What the exercise asks: Your answer must be an exact copy of the lines below, from the first through the one with "ADICIONAR AO CARRINHO", with no pictures.
▼▼▼
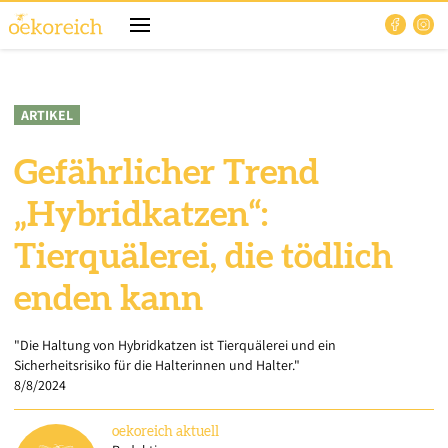
ARTIKEL
Gefährlicher Trend
„Hybridkatzen“:
Tierquälerei, die tödlich
enden kann
"Die Haltung von Hybridkatzen ist Tierquälerei und ein
Sicherheitsrisiko für die Halterinnen und Halter."
8/8/2024
oekoreich
aktuell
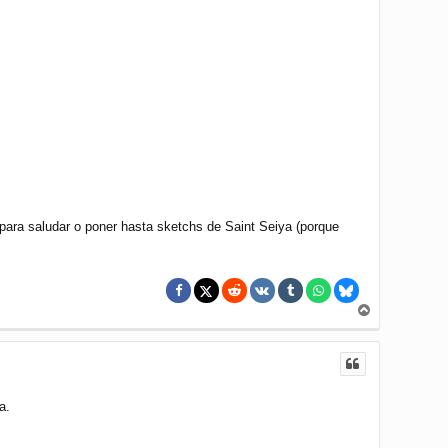
para saludar o poner hasta sketchs de Saint Seiya (porque
A
r
r
i
b
a
a.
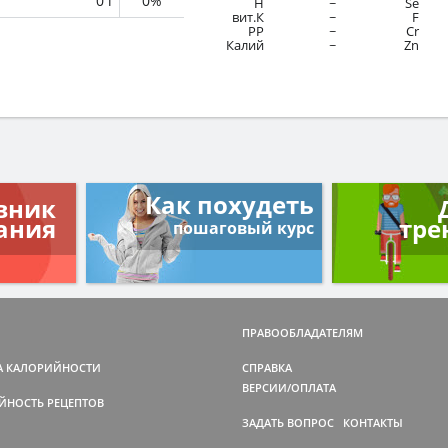
0 г
0%
H
~
Se
вит.К
~
F
PP
~
Cr
Калий
~
Zn
Как похудеть
вник
ания
тре
пошаговый курс
ПРАВООБЛАДАТЕЛЯМ
А КАЛОРИЙНОСТИ
СПРАВКА
ВЕРСИИ/ОПЛАТА
ЙНОСТЬ РЕЦЕПТОВ
ЗАДАТЬ ВОПРОС
КОНТАКТЫ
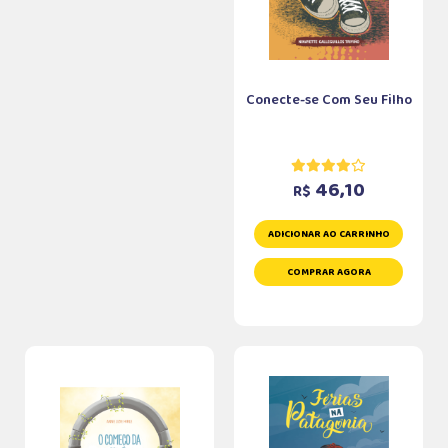
Conecte-se Com Seu Filho
46,10
R$
ADICIONAR AO CARRINHO
COMPRAR AGORA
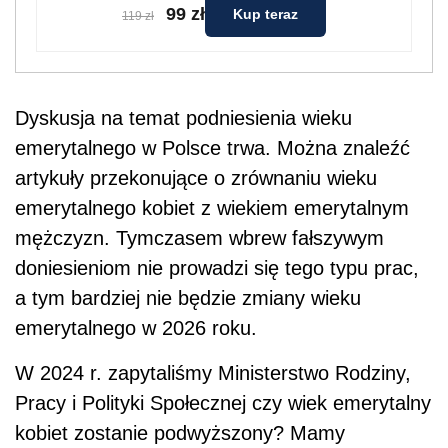
99 zł
Kup teraz
119 zł
Dyskusja na temat podniesienia wieku
emerytalnego w Polsce trwa. Można znaleźć
artykuły przekonujące o zrównaniu wieku
emerytalnego kobiet z wiekiem emerytalnym
mężczyzn. Tymczasem wbrew fałszywym
doniesieniom nie prowadzi się tego typu prac,
a tym bardziej nie będzie zmiany wieku
emerytalnego w 2026 roku.
W 2024 r. zapytaliśmy Ministerstwo Rodziny,
Pracy i Polityki Społecznej czy wiek emerytalny
kobiet zostanie podwyższony? Mamy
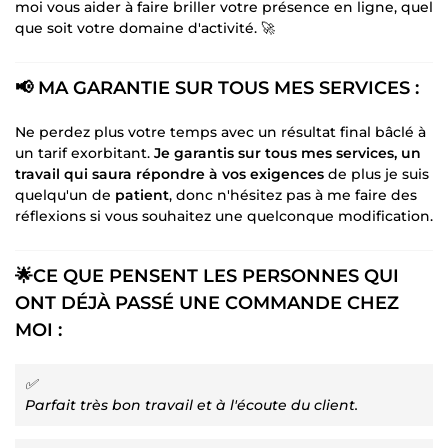
moi vous aider à faire briller votre présence en ligne, quel
que soit votre domaine d'activité. 🚀
📢 MA GARANTIE SUR TOUS MES SERVICES :
Ne perdez plus votre temps avec un résultat final bâclé à
un tarif exorbitant.
Je garantis sur tous mes services, un
travail qui saura répondre à vos exigences
de plus je suis
quelqu'un de
patient
, donc n'hésitez pas à me faire des
réflexions si vous souhaitez une quelconque modification.
🌟CE QUE PENSENT LES PERSONNES QUI
ONT DÉJÀ PASSÉ UNE COMMANDE CHEZ
MOI :
✅
Parfait très bon travail et à l'écoute du client.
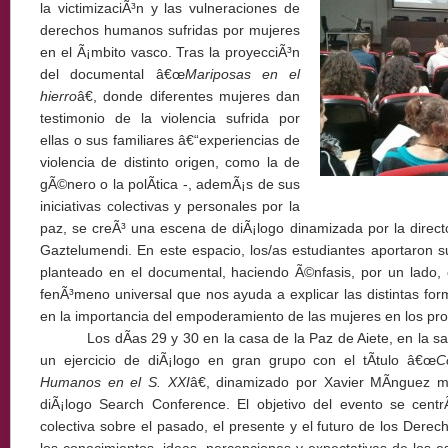
la victimizaciÃ³n y las vulneraciones de
derechos humanos sufridas por mujeres
en el Ã¡mbito vasco. Tras la proyecciÃ³n
del documental â€œ
Mariposas en el
hierro
â€, donde diferentes mujeres dan
testimonio de la violencia sufrida por
ellas o sus familiares â€“experiencias de
violencia de distinto origen, como la de
gÃ©nero o la polÃ­tica -, ademÃ¡s de sus
iniciativas colectivas y personales por la
paz, se creÃ³ una escena de diÃ¡logo dinamizada por la direct
Gaztelumendi. En este espacio, los/as estudiantes aportaron s
planteado en el documental, haciendo Ã©nfasis, por un lado,
fenÃ³meno universal que nos ayuda a explicar las distintas form
en la importancia del empoderamiento de las mujeres en los pr
Los dÃ­as 29 y 30 en la casa de la Paz de Aiete, en la s
un ejercicio de diÃ¡logo en gran grupo con el tÃ­tulo â€œ
C
Humanos en el S. XXI
â€, dinamizado por Xavier MÃ­nguez m
diÃ¡logo Search Conference. El objetivo del evento se centr
colectiva sobre el pasado, el presente y el futuro de los Der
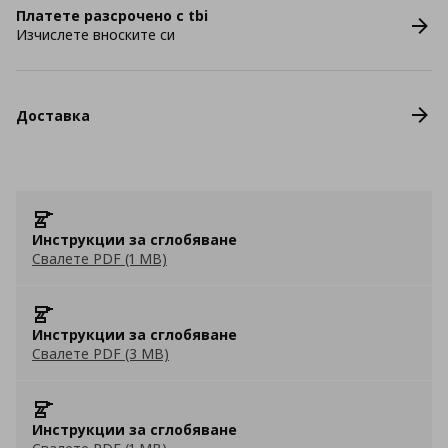
Платете разсрочено с tbi
Изчислете вноските си
Доставка
Инструкции за сглобяване
Свалете PDF (1 MB)
Инструкции за сглобяване
Свалете PDF (3 MB)
Инструкции за сглобяване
▲▲▲
Answer below:
ARTIKEL
Gefährlicher Trend
„Hybridkatzen“:
Tierquälerei, die tödlich
enden kann
"Die Haltung von Hybridkatzen ist Tierquälerei und ein
Sicherheitsrisiko für die Halterinnen und Halter."
8/8/2024
oekoreich
aktuell
para saludar o poner hasta sketchs de Saint Seiya (porque
A
r
r
i
b
a
a.
0 г
0%
H
~
Se
вит.К
~
F
PP
~
Cr
Калий
~
Zn
Как похудеть
вник
ания
тре
пошаговый курс
ПРАВООБЛАДАТЕЛЯМ
А КАЛОРИЙНОСТИ
СПРАВКА
ВЕРСИИ/ОПЛАТА
ЙНОСТЬ РЕЦЕПТОВ
ЗАДАТЬ ВОПРОС
КОНТАКТЫ
Conecte-se Com Seu Filho
46,10
R$
ADICIONAR AO CARRINHO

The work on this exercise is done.